■ **What you need to do**:
Word for word, transcribe all the entries shown below.
START Provided data
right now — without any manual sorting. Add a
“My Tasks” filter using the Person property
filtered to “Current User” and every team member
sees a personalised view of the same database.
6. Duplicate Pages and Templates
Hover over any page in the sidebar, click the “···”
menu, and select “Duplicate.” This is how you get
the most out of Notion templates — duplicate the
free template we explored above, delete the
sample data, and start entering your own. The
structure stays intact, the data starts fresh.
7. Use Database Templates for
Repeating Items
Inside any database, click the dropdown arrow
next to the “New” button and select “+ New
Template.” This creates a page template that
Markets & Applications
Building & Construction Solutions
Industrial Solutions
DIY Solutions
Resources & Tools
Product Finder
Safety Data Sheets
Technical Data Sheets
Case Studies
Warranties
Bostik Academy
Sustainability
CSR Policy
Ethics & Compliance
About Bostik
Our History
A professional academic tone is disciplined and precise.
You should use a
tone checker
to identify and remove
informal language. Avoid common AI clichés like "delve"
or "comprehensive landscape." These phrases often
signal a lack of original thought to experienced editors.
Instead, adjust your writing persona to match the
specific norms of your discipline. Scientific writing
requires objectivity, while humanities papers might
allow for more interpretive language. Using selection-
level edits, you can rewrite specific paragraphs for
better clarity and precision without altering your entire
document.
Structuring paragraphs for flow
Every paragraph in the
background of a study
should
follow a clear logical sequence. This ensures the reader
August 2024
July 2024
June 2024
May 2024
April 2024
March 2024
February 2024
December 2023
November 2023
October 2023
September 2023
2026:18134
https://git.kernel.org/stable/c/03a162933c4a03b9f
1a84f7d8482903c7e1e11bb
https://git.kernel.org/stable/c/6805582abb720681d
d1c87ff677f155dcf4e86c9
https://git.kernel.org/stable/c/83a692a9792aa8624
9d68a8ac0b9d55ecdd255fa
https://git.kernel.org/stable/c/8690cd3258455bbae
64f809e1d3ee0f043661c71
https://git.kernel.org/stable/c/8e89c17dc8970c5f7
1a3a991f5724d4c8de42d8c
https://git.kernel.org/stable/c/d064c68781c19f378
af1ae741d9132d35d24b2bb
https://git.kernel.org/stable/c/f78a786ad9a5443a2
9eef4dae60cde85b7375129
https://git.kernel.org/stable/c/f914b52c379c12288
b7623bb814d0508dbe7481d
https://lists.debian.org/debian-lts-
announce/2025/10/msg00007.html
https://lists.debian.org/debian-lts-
END Provided data
■ **Output**:
right now — without any manual sorting. Add a
“My Tasks” filter using the Person property
filtered to “Current User” and every team member
sees a personalised view of the same database.
6. Duplicate Pages and Templates
Hover over any page in the sidebar, click the “···”
menu, and select “Duplicate.” This is how you get
the most out of Notion templates — duplicate the
free template we explored above, delete the
sample data, and start entering your own. The
structure stays intact, the data starts fresh.
7. Use Database Templates for
Repeating Items
Inside any database, click the dropdown arrow
next to the “New” button and select “+ New
Template.” This creates a page template that
Markets & Applications
Building & Construction Solutions
Industrial Solutions
DIY Solutions
Resources & Tools
Product Finder
Safety Data Sheets
Technical Data Sheets
Case Studies
Warranties
Bostik Academy
Sustainability
CSR Policy
Ethics & Compliance
About Bostik
Our History
A professional academic tone is disciplined and precise.
You should use a
tone checker
to identify and remove
informal language. Avoid common AI clichés like "delve"
or "comprehensive landscape." These phrases often
signal a lack of original thought to experienced editors.
Instead, adjust your writing persona to match the
specific norms of your discipline. Scientific writing
requires objectivity, while humanities papers might
allow for more interpretive language. Using selection-
level edits, you can rewrite specific paragraphs for
better clarity and precision without altering your entire
document.
Structuring paragraphs for flow
Every paragraph in the
background of a study
should
follow a clear logical sequence. This ensures the reader
August 2024
July 2024
June 2024
May 2024
April 2024
March 2024
February 2024
December 2023
November 2023
October 2023
September 2023
2026:18134
https://git.kernel.org/stable/c/03a162933c4a03b9f
1a84f7d8482903c7e1e11bb
https://git.kernel.org/stable/c/6805582abb720681d
d1c87ff677f155dcf4e86c9
https://git.kernel.org/stable/c/83a692a9792aa8624
9d68a8ac0b9d55ecdd255fa
https://git.kernel.org/stable/c/8690cd3258455bbae
64f809e1d3ee0f043661c71
https://git.kernel.org/stable/c/8e89c17dc8970c5f7
1a3a991f5724d4c8de42d8c
https://git.kernel.org/stable/c/d064c68781c19f378
af1ae741d9132d35d24b2bb
https://git.kernel.org/stable/c/f78a786ad9a5443a2
9eef4dae60cde85b7375129
https://git.kernel.org/stable/c/f914b52c379c12288
b7623bb814d0508dbe7481d
https://lists.debian.org/debian-lts-
announce/2025/10/msg00007.html
https://lists.debian.org/debian-lts-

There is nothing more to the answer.